This is what my grandpa always used to say someone had when they were sick with cold and flu-like symptoms, yet it was a pretty much unidentifiable virus. That’s what we have. The Epizoodic. I looked it up, and turns out, it’s a real word! Aviana and Brielle both have terrible mucusy noses and coughs. Aviana says she has a “head-ick”. In fact, she was rubbing my forehead as we were snuggling earlier and kept asking me, “Where is it, Mama?”. I couldn’t figure out what she was talking about, and after answering her fifteen different ways and sideways, was starting to get a bit annoyed that she was asking me the same questions. Finally, I understood she wanted to see my “head-ick”. Poor sweet baby! Why do I get so frustrated at her darling attempts to communicate and become an independent thinker??

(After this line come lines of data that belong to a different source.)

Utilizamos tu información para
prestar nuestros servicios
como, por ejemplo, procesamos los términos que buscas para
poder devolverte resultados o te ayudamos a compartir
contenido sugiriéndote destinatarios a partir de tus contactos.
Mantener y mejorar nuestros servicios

I have the same thing as the girls, with a stomachache, headache and earache thrown in for good measure. Only I don’t let the mucus drip out of my nose until it touches my lip like some people around here.

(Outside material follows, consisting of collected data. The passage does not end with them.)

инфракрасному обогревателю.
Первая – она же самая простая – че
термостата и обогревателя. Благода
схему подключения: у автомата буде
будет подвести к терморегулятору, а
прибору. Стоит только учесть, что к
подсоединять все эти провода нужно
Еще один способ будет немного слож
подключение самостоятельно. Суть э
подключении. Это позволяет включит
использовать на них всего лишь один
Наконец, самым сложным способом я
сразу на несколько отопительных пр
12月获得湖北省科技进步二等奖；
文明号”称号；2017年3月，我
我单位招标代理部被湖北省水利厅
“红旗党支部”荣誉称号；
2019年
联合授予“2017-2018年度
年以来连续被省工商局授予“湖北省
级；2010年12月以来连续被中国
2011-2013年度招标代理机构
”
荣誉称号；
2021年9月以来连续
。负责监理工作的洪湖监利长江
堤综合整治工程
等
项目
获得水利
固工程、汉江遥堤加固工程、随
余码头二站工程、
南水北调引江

She likes it when we sing the Medicine song when we giver her a teaspoon of Children’s Tylenol in her spoon shaped like an ice cream cone and the Cold song–only I changed it to Mama’s Baby–when we rub her chest with Vick’s. It’s so difficult right now, because she is sick and tired and cranky and whine-y and I am sick and tired and cranky and whine-y and our tolerance is low and I’m trying to baby her as much as possible, but still she needs disicpline but I’m having a hard time with self control right now and I’m a grown up! How can I expect her to be any better? It’s a vicious circle we’ve got going on. Brielle at least isn’t very whiney.
Note 1. Many old timers recall the winter of 1872-73 as the Epizoodic winter when a disease called “Epizoodic” became an epidemic among horses, affecting their throat and lungs, killing a great many of the horses; times were very hard, and the settlers became very discouraged.